Via Laura at 11d, I read this thread on cities vs. suburbs at Matthew Yglesias’ blog. One comment jumped out at me:
"What’s with this "suburbia is cheaper" claim? Where I live, suburbia is
more expensive (which is why low income people live in cities and older
suburbs)."
I’m not sure overall which is cheaper. It’s certainly true that far-out suburbs are cheaper than close-in suburbs (at least in the DC area, I think elsewhere too.) That’s why Prince William county just passed a harsh anti-illegal immigrant measure — lots of immigrants have moved there, because a bunch of people can share a house for a lot less than renting small apartments close in. And there’s lots of evidence that everything from food to bank fees to insurance costs more for residents of poor inner city neighborhoods.
So why don’t more poor people move to the suburbs? The US Department of Housing and Urban Development did an experiment called Moving to Opportunity where people who lived in public housing were divided into 3 groups, one that was offered Section 8 housing vouchers that could be used anywhere they chose, one that was offered special vouchers that could only be used in low-poverty neighborhoods, and one that was not offered vouchers, but continued to live in public housing. This was a voluntary program, so everyone in it had said that they wanted to move. One of the interesting findings is that the majority of the people who used the unrestricted vouchers moved into neighborhoods that were still high poverty — not as high as the public housing they came from, but still more than 20 percent.
Under the voucher program, what you pay is based on your income, not the rent, and you can rent any house up to what HUD calls the "fair market rent" for the metro area. So why did the voucher recipients stay in high poverty neighborhoods? If the researchers asked this, I haven’t found the report that says it. But I can take some guesses: Because those are the neighborhoods that they knew, where their friends and family lived, where they knew how to navigate the transportation system and which grocery store had the best deals. Because landlords discriminated against them — or because they were afraid that they might. Because they didn’t have cars, and the upfront cost of buying a car is obvious, while the added costs of buying food in inner-city neighborhoods is hidden.
All this is mostly a long way of saying that I’m not sure that the fact that poor people live in inner cities proves that they’re cheaper than suburbs.
So, Yglesias argues that the suburbs are only so cheap because the roads and other infrastructure are so heavily subsidized. Lisa Margonelli says that it’s a myth that people will drive less if gas prices get high enough. She argues that high gas prices have hit the poor the most. I think this is probably right — if people’s driving
is responsive to gas prices, it’s clearly only in the very long run, as
people choose where to work and live. Somewhat less plausibly, Richard Brodsky claims that Bloomberg’s proposed congestion pricing plan for driving in Manhattan would be regressive, hurting poor and middle-income drivers the most. I’m pretty dubious about the idea that many poor New Yorkers own cars.
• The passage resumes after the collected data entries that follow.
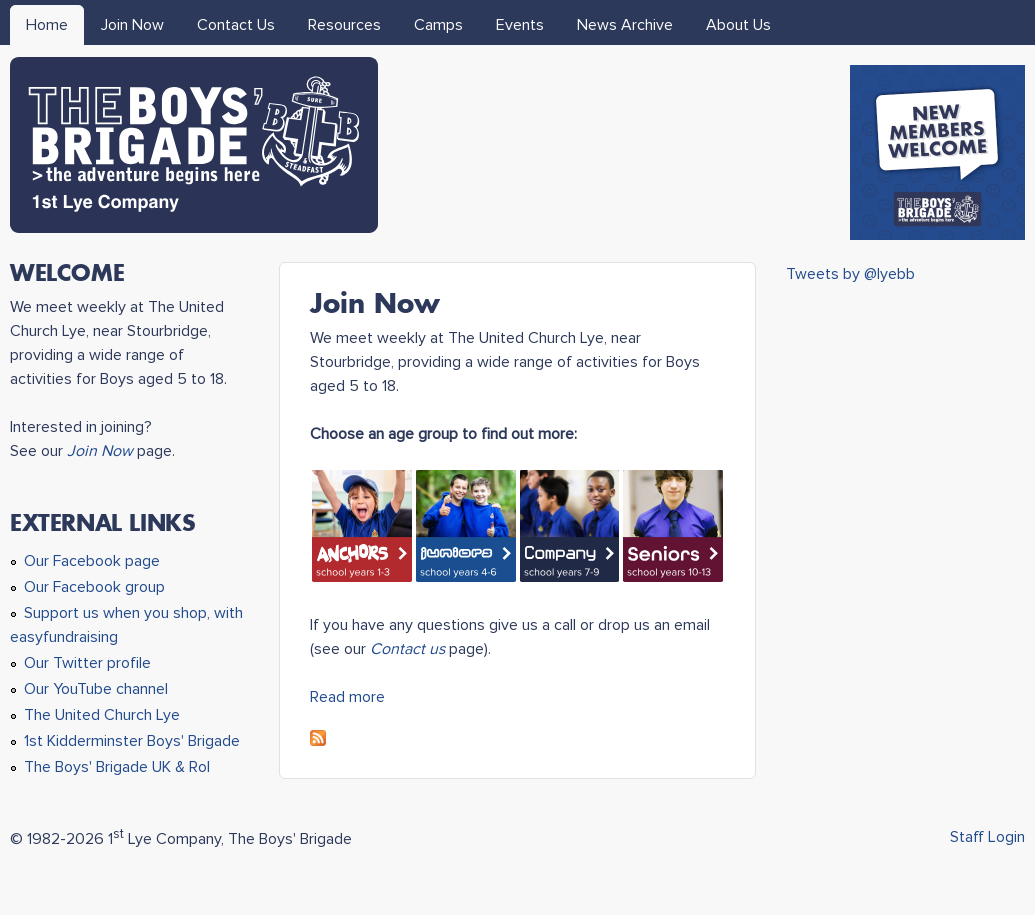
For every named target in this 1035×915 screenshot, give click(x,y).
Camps (438, 25)
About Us (738, 25)
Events (520, 25)
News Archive (625, 25)
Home (47, 25)
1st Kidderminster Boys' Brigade (132, 741)
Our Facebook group (94, 587)
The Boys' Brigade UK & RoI (117, 767)
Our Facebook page (92, 561)
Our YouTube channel (96, 689)
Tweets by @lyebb (850, 274)
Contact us (407, 649)
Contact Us (236, 25)
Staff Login (987, 837)
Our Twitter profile (87, 663)
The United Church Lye (102, 715)
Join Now (132, 25)
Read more (347, 697)
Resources (344, 25)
But outside of New York, I think the evidence is overwhelming that helping low-income families own cars is a highly cost-effective anti-poverty strategy. (We’ve actually just donated our old car to Vehicles for Change, an organization that does this.) It opens up a world of job opportunities, lets people shop at lower-cost stores, go to church and doctor’s offices and more. In an ideal world, you could do all these things by public transportation, but in most of the US you can’t.
So, how do we help the environment without penalizing low-income families? I still think that some version of Pay at the Pump auto insurance would be a good thing. It would convert a big part of the fixed cost of owning a car into a variable cost of driving it, so would both make car ownership more affordable for the poor, and discourage driving at the margin. School reform isn’t usually thought of as part of an environmental agenda, but if you could improve urban schools to the point that they seemed like a reasonable alternative for families who have options, more of them would choose to live in cities.